Lying prone, the gentle sound of music that errs worryingly on the side of New Age filling my ears, I’m beginning to wonder exactly what I’ve let myself in for. And when the tutor asks ‘what we’re hiding from’ by living busy lives, I’m fully channeling my inner Mark Corrigan and wondering ‘What kind of hippy free-for-all is this anyway?’
The short answer is the Yoga Barn, Ubud’s most-recommended spot for those looking to stretch their sinews and maybe find some inner peace while on the road. Airbnb hosts, friends and fellow backpackers have all told us to check it out, so here I am, on my back and starting to fear the worst.
Unsurprisingly, once I dispense with my well worn cynicism and begin heaving my limbs into ever more awkward positions, there’s absolutely nothing to worry about. Taking a more open-minded approach, our first class, in restorative yoga, turns out to be fantastic. Our teacher, Bex, is helpful in getting us into poses and doesn’t push any of us first timers too hard. By the end of the 90 minutes though, I’m dripping with sweat, but primed to give myself over to this yoga lark more readily.
That’s fortunate, as we’ve paid up for a three-class package, costing 285,000 Ruppiah, around £20. A steal by UK standards I’m told. The rice field setting and ‘chill vibes’ certainly make it preferable to taking a class at an ageing south London leisure centre, anyway.
48 hours later, we’re back, this time for a Yin yoga session. Yin focuses more on your joints rather than muscles and, promises our no-nonsense American teacher Denise, will hurt like crazy while we’re doing it. She’s not wrong. 10 minutes in and we’re rolling our hips across strategically placed tennis balls, which yields insane pain in the pelvis. Removing the balls though, the relaxation that comes is astounding.
The class is mostly conducted with us yogis on our backs, so extra padding in the form of extra mats and blankets is a must. But pulling and tweaking tendons and joints so deeply is incredibly satisfying. It’s even more of a workout than the restorative session.

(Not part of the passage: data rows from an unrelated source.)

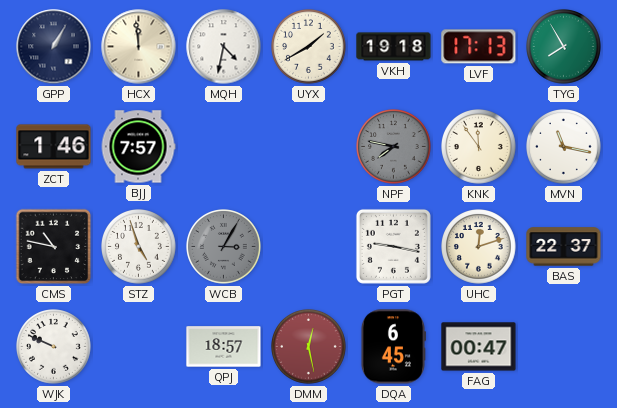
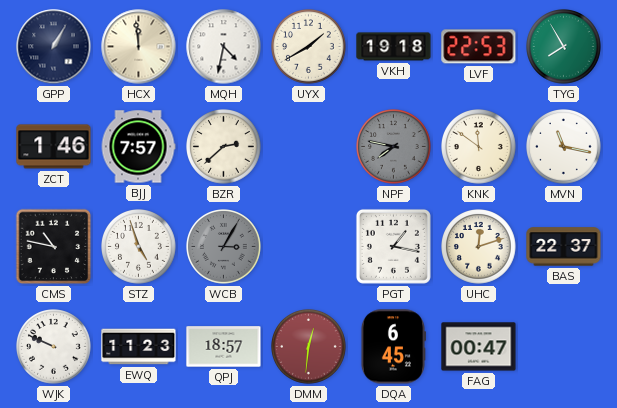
LVF: 17:13 -> 22:53
BZR: none -> 2:38
KNK: 11:54 -> 11:51
PGT: 9:17 -> 1:17
EWQ: none -> 11:23
DMM: 12:28 -> 12:31
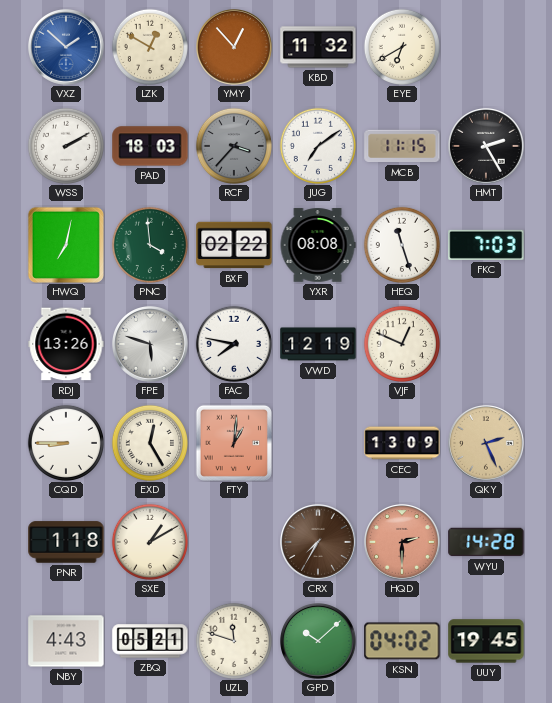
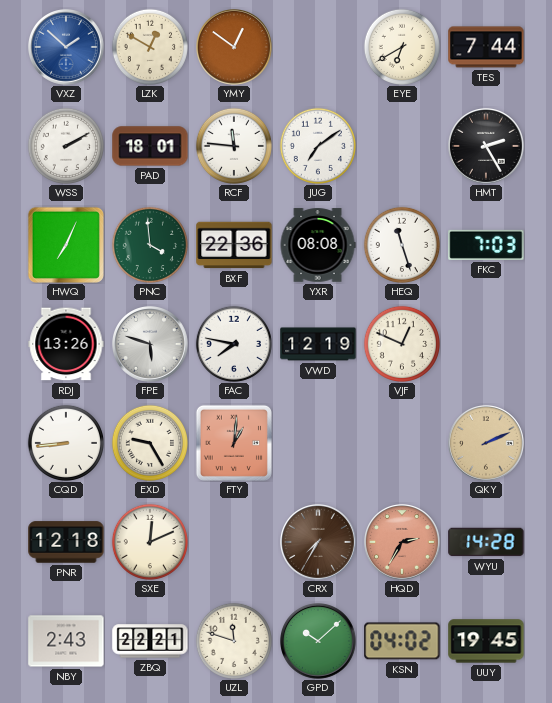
YMY: 12:53 -> 12:51
KBD: 11:32 -> none
TES: none -> 7:44
PAD: 18:03 -> 18:01
RCF: 3:37 -> 11:46
RCF dial: grey -> white
MCB: 11:15 -> none
HWQ: 7:02 -> 7:04
BXF: 02:22 -> 22:36
CQD: 8:45 -> 8:44
EXD: 12:25 -> 9:25
CEC: 13:09 -> none
QKY: 2:26 -> 2:11
PNR: 1:18 -> 12:18
SXE: 1:10 -> 12:11
HQD: 2:30 -> 2:35
NBY: 4:43 -> 2:43
ZBQ: 05:21 -> 22:21
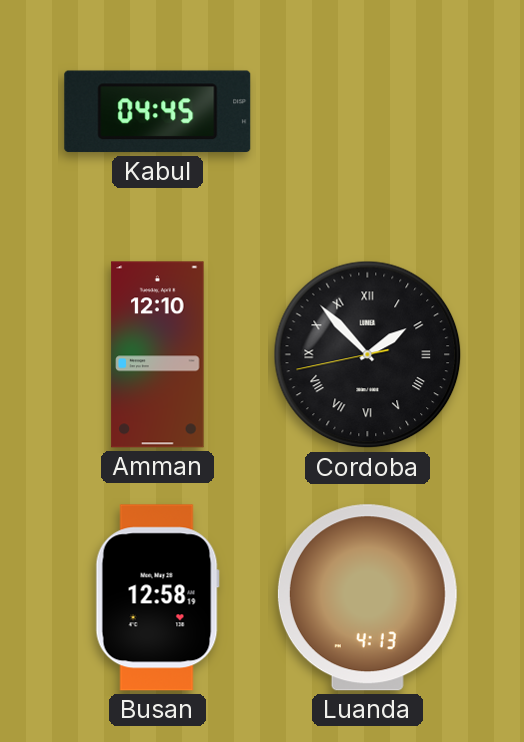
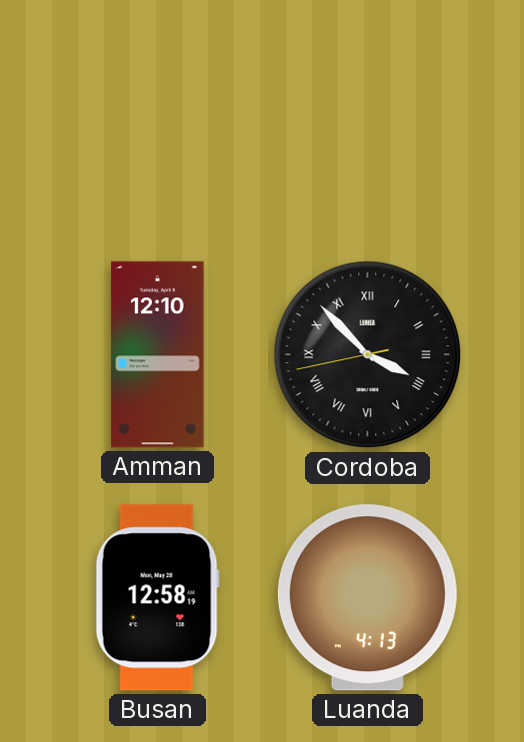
Kabul: 04:45 -> none
Cordoba: 1:52 -> 3:52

However, it’s our last class at the Yoga Barn that really feels like a full scale body blitz. Yin Yang yoga is held by Tanya, an ever-smiling Canadian who stalks the studio, helping us stretch our hands to the sky while our legs are astride and bodies twisted. Within 15 minutes, I’m drenched. The stretches continue apace as my knees begin to tremble with the effort. Focusing on deep breaths is all I can do to stay upright and in position. Fortunately, Tanya tells us, this is all you need to do to stop from tumbling from your mat.
The last half hour is given over to meditation. My cynicism tries to rear its head, but is quelled by deep breathing and a return to that same prone position we started with during our first lesson. Come the end of the 90 minute session, I’m as calm as I’ve been since we left on our six month journey. And much less sniffy about the hippy side of yoga too.